Editors, Daily Planet: 

For decades Berkeley has had a City Council sharply riven by rent control, development, West Berkeley industry and downtown parking. But the division between those who say what they mean and those who have to take time to figure out what they want to appear to mean (the latter forming a distinct majority on this Council) is the one that always interests me most. 

Laurie Capitelli often tantalizingly joins the minority, and I wish he’d do it more often. His careful quote in Friday’s Planet, that the Chamber of Commerce Measure J Landmarks mailing shows “it’s unfortunate we live in this world of 30-second sound bites and 10-word messages on post cards,” takes a typically halfway tone for him: he recognizes dishonest literature and wishes his name wasn’t affixed to it, but he won’t risk offending the people who put his name there. If Councilmember Capitelli really wants to do good by both his reputation and his constituency, he either wouldn’t let his name be associated with statements he knows aren’t true, or would repudiate it if he wasn’t properly contacted before his name was used. The same goes for everyone listed on that shameful piece. 

Dave Blake 




Editors, Daily Planet: 

I will be voting for David Baggins because he is a candidate who strongly feels, like many other parents in BUSD, that the district needs to tighten the process for proving residency. All of my son’s sophomore classes at BHS have more than the Measure A goal of 28 students per class. How can we maintain reasonable class sizes if we continue to admit students without a “fixed Berkeley address.” I agree with Becky O’Malley that there is “absolutely no credible data” to support this discussion. That’s because BUSD’s current policy only counts the honest families who apply for an inter-district permit. 

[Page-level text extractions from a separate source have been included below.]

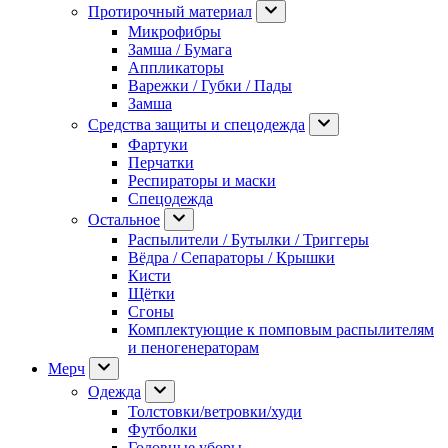
Протирочный материал
Микрофибры
Замша / Бумага
Аппликаторы
Варежки / Губки / Пады
Замша
Средства защиты и спецодежда
Фартуки
Перчатки
Респираторы и маски
Спецодежда
Остальное
Распылители / Бутылки / Триггеры
Вёдра / Сепараторы / Крышки
Кисти
Щётки
Сгоны
Комплектующие к помповым распылителям
и пеногенераторам
Мерч
Одежда
Толстовки/ветровки/худи
Футболки
Головные уборы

As I talk to parents at various functions who live outside of the district and drop my kids off at friends’ homes outside of Berkeley I wonder how many students can BUSD effectively educate. Taxpayers and policy makers need to have accurate data to make informed decisions on how to allocate BUSD funds. 

Lorraine Mahley 




Editors, Daily Planet: 

So, is George Beier running against AC Transit? You might think so, based on the misleading campaign flyer that recently arrived in District 7 mailboxes. While George never uses the words “Bus Rapid Transit” (BRT), that’s what he’s talking about when he falsely claims that bus-only lanes on Telegraph will lead to more traffic. Beier says BRT will cause gridlock on Telegraph. How does he know this? AC Transit says that, based on their analysis, BRT will reduce traffic overall and won’t cause major problems to traffic flow on Telegraph. There will still be turning lanes at intersections and will be room for both cars and buses. 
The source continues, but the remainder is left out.